You changed the reader code, therefore test/predict is not deterministic anymore.
What are you trying to do? what did you expect to happen?

from code2seq.

lishi0927 avatar lishi0927 commented on May 26, 2024

En.
I want to know whether the embedded vector that is encoded by "compute-context" function is static for the same java code or not after training process.
The input of your neural work is a series of tuples, which contain (source, path, target), and you can change the order of these tuples through Random_Contexts = True. Different order usually gives different inputs for this neural network, even for the same java program.
However, different orders should return the same prediction because they are from the same java program, and your model has achieved this from the above experiments.
Also I find the embedded vector is different for different orders, but they give the same prediction.
I expect to know more about the embedded vector, because in my application, the training loss has a vibration due to different orders.
I know I use a few training examples, but usually the training loss will quickly remain stable or overfit in the small dataset.
Have you ever get my point or given me some advice?
Thank you.

from code2seq.

urialon avatar urialon commented on May 26, 2024

I prefer to say that the result of the compute_context function is "deterministic", I am not sure what is "static" regarding a computation.
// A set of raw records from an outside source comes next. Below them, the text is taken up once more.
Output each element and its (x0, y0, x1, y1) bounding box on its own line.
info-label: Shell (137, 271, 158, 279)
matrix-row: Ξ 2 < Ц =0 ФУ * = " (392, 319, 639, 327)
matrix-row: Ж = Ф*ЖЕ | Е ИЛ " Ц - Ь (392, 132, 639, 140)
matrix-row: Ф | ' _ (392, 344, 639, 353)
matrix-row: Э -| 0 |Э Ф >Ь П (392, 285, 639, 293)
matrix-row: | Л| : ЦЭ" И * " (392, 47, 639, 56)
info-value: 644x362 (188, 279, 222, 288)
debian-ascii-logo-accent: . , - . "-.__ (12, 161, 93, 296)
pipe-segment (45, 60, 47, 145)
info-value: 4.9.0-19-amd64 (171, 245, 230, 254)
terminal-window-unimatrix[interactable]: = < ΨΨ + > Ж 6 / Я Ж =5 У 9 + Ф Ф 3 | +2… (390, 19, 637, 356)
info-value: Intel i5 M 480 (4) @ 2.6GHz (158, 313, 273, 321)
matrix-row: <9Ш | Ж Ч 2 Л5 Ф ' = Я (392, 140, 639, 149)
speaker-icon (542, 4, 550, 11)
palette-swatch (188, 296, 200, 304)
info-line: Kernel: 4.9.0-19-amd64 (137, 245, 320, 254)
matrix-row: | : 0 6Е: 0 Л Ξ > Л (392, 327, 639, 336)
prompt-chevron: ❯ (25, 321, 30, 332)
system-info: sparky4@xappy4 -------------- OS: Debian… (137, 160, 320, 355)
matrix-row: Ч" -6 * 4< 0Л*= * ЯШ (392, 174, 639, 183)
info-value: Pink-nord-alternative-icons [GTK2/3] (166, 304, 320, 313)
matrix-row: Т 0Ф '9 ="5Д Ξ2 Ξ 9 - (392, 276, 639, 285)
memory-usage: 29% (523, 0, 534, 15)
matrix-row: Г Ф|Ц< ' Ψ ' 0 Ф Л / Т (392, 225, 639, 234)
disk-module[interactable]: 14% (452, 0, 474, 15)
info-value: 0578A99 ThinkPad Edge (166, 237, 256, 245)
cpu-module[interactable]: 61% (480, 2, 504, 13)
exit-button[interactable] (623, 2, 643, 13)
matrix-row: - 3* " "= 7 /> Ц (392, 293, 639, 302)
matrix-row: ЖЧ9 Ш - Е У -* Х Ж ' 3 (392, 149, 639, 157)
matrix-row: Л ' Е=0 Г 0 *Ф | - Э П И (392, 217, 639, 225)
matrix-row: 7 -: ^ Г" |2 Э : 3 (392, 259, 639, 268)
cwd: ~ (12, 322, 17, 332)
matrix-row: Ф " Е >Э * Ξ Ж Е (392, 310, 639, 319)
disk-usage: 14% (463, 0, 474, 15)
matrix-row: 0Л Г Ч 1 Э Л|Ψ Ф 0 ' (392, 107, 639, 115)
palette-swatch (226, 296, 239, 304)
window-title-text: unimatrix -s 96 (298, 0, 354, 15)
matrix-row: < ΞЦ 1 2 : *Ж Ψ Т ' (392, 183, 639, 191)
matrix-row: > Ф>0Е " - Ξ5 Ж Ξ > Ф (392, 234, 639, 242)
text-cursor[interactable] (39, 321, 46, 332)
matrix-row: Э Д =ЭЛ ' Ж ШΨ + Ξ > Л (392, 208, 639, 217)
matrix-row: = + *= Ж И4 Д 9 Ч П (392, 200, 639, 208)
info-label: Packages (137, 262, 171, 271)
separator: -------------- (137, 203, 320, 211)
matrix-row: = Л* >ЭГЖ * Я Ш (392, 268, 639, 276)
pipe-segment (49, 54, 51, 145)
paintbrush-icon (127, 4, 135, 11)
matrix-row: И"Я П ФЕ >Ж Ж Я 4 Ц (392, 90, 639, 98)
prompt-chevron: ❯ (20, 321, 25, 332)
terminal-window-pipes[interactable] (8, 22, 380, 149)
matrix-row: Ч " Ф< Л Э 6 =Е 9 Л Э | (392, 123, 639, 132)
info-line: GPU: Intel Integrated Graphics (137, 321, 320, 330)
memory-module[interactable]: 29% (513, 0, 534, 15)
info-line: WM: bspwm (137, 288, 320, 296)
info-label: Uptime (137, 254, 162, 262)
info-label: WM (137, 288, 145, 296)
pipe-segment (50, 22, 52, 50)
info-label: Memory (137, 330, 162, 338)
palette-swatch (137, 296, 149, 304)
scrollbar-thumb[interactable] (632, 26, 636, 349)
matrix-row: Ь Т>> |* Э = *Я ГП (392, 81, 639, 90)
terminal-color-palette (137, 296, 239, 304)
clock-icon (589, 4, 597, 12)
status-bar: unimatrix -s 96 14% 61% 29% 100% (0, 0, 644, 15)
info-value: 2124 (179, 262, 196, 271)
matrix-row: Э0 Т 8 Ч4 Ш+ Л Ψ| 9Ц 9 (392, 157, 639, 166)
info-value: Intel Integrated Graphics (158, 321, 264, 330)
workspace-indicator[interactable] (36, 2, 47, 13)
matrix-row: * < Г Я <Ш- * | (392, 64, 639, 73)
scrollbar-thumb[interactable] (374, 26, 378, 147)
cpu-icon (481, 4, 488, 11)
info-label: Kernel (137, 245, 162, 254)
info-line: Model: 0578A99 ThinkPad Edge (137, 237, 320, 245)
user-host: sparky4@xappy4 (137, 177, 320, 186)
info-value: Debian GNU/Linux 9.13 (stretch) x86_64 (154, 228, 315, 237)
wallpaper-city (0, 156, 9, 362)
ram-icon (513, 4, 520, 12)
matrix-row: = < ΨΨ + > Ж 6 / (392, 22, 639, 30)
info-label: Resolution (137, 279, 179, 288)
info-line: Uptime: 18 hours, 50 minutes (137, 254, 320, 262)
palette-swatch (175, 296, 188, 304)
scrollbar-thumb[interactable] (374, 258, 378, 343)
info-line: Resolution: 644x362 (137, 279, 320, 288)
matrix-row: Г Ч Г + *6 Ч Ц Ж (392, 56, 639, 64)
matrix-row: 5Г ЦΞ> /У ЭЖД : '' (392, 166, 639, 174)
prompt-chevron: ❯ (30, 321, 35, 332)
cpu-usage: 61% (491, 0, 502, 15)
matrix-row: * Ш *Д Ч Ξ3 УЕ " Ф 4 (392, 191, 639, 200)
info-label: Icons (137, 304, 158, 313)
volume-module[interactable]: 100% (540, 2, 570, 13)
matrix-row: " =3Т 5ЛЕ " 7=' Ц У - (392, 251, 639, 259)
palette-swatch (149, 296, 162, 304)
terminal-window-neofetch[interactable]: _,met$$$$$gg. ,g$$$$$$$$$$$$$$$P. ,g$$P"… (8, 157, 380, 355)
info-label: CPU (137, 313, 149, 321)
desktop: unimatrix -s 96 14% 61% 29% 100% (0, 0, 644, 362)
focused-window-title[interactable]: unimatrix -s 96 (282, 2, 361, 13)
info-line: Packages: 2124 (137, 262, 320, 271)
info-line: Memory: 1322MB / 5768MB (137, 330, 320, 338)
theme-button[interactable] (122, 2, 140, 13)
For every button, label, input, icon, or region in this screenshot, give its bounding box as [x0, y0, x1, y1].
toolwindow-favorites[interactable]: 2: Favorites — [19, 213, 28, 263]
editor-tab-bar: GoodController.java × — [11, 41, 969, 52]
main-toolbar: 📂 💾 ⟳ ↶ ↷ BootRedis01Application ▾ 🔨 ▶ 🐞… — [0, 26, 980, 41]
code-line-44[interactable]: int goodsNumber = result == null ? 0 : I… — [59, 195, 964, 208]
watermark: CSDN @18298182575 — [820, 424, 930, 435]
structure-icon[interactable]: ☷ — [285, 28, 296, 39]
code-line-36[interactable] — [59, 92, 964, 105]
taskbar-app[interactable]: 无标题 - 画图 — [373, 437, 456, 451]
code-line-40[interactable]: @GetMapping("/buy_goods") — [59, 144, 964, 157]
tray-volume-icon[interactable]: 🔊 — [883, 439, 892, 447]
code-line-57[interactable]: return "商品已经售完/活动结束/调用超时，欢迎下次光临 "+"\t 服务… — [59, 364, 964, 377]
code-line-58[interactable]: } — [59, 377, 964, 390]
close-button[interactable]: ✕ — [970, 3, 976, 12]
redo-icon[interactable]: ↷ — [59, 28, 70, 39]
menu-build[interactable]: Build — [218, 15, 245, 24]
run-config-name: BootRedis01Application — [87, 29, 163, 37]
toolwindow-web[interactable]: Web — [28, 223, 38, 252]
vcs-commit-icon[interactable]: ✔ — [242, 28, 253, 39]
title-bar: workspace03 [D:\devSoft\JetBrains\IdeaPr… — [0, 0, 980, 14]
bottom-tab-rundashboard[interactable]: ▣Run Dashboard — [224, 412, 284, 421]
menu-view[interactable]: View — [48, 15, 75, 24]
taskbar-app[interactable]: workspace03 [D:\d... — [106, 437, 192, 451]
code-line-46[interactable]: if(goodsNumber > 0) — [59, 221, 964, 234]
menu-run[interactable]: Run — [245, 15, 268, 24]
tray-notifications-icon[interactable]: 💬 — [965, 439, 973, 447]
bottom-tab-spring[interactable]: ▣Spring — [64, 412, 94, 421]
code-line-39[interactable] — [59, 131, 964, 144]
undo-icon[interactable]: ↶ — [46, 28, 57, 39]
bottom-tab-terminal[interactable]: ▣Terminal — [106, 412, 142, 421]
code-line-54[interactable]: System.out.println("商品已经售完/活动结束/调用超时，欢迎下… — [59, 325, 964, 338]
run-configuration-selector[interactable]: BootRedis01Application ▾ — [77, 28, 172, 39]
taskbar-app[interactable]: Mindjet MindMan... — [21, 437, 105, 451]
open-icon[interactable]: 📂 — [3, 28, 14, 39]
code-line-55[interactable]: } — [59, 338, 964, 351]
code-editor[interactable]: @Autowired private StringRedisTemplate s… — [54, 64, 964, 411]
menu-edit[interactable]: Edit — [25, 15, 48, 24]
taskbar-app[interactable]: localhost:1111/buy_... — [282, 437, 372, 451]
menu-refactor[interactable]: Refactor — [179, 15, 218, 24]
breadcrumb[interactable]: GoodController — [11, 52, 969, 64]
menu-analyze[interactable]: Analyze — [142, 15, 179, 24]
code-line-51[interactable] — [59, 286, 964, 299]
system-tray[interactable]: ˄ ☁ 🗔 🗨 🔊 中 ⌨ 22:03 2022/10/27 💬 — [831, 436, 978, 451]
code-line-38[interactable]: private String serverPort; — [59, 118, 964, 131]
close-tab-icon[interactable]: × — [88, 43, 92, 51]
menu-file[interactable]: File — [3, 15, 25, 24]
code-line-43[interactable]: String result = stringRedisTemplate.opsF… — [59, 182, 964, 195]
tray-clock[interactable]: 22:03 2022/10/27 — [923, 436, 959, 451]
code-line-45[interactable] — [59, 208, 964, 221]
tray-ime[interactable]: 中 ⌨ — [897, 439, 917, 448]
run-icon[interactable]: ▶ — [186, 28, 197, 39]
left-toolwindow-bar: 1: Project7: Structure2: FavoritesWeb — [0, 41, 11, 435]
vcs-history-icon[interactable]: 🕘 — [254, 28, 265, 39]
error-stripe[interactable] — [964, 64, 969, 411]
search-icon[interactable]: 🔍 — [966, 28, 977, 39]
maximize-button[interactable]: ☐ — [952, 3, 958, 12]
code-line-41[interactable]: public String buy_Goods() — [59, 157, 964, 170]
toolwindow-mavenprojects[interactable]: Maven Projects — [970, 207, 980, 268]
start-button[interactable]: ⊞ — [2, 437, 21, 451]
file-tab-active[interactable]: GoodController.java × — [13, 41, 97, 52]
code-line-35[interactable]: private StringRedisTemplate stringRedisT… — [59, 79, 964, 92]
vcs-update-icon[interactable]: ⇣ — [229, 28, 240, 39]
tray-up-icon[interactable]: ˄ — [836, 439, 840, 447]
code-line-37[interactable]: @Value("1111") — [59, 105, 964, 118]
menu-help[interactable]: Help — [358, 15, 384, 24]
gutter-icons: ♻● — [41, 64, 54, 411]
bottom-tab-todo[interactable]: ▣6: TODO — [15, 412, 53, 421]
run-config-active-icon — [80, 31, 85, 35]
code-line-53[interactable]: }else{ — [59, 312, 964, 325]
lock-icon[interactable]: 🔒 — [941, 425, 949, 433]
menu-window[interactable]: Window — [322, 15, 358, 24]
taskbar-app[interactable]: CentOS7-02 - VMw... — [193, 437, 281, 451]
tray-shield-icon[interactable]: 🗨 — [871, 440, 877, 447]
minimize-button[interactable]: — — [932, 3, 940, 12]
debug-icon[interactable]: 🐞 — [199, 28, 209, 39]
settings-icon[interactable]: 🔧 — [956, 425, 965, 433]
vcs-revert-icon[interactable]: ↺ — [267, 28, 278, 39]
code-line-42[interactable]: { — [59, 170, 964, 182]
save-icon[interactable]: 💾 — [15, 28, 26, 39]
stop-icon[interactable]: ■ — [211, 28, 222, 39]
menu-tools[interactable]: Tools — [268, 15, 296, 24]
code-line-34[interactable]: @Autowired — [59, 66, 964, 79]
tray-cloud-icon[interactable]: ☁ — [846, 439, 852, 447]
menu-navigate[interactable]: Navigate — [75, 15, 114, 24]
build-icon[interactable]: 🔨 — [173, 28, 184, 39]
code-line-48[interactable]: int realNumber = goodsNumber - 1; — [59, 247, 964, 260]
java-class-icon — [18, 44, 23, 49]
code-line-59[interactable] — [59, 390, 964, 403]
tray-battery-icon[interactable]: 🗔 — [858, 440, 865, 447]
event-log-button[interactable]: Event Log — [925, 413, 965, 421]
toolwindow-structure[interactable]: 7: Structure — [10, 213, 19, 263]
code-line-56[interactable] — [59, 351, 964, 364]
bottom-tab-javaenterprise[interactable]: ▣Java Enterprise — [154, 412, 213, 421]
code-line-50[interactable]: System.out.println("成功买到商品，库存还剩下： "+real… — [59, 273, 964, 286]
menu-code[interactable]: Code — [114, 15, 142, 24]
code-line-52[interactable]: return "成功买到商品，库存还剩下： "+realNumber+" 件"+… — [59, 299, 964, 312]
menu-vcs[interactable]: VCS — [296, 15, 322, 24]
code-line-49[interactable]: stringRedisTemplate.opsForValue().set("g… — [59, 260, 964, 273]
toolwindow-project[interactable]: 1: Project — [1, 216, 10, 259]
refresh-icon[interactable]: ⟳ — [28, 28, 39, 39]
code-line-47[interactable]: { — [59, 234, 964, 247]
  • After training, this resulting vector is deterministic. For the same example, the same vector will be produced.
  • The order of the (source,path,target) tuples indeed doesn't matter, as you said.
  • However, random_contexts doesn't only change the order, it changes the choice of the subset of all available tuples. I.e, in every training iteration, a different subset of tuples is chosen for the same example.
  • Nonetheless, the random_contexts option is irrelevant for testing, it is only relevant for training. At test time (unless you change the code) - it behaves as it is set to False. I.e., at test time, always the first same max_contexts are taken (without randomness).
  • If you believe that random_contexts makes your training loss fluctuate, you can simply turn it off and forget about this feature. Its effect is only 2-3 F1 points in our experiments (see Section 5 in the paper).

I hope it helps...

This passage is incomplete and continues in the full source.